Today’s revelations that senior MOD officers have taken up no less than 3,500 jobs in arms companies over the last 16 years go a long way to explaining why there is next to no regulation in the UK of the massive corruption involved in UK arms deals over the last 40 years. The defence companies use their money to fund political parties and find lucrative jobs not only for the top MOD military brass but also for former and potential ministers, all with the object of stymying regulation. For the banks and the corporate elites the ‘feather duster’ regulation of the neoliberal era paved the way for the ‘London loophole’. All this remained secret behind tightly closed doors till the financial crash of 2008-9, notably the al Yamamah mega-arms deal with Saudi in 1985 totaling over £40bn, the details of which still remain hidden after Blair’s intervention in 2005 to block a SFO inquiry. Even now nearly all the expose’s derive from the US, not the UK.
The Bank of Credit and Commerce International (BCCI), the biggest banking fraud in the last century, was closed down in July 1991, leaving 1.4m depositors with a £7bn loss of savings.
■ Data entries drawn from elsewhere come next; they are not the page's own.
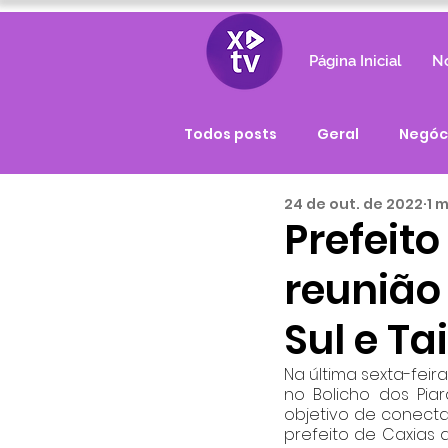
Página Inicial
No
Todos posts
Geral
Negóc
24 de out. de 2022
1 
Prefeit
reunião
Sul e T
Na última sexta-feira
no Bolicho dos Pia
objetivo de conectar
prefeito de Caxias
It was a Senate committee report in the US (significantly not a UK inquiry) which concluded that the Bank of England and the BCCI auditors Price Waterhouse were engaged in a cover-up. It also released 99% of a report, censored by the Bank of England, codenamed the Sandstorm Report which described the frauds and their perpetrators. Only several years of FOI battling finally revealed that the wrongdoers included members of the Abu Dhabi royal family, key Middle East businessmen, the head of Saudi intelligence, and even the biggest funder for al Qaeda.
Again the extensive revelations of UK bank malfeasance throughout 2012 have all originated in the US, not in the UK. It was the US Senate Permanent sub-committee which found HSBC, Britain’s biggest bank, had facilitate financial laundering for drug cartels, terrorists and pariah states by failing to monitor some $60 trillion of transactions. It was the New York State Department of Financial Services which charged the UK’s Standar Chartered Bank with colluding with Iran to hide from regulators some 60,000 transactions involving the laundering of at least $250bn. It was US regulators who exposed the LIBOR scandal in London, involving primarily but not only Barclays.
All this raises questions as to why Britain’s financial regulators are so often found asleep at the wheel. A prime reason for this is that the UK culture of secrecy is so regularly greased by the merry-go-round of money that links the MOD and the banks to the British Establishment.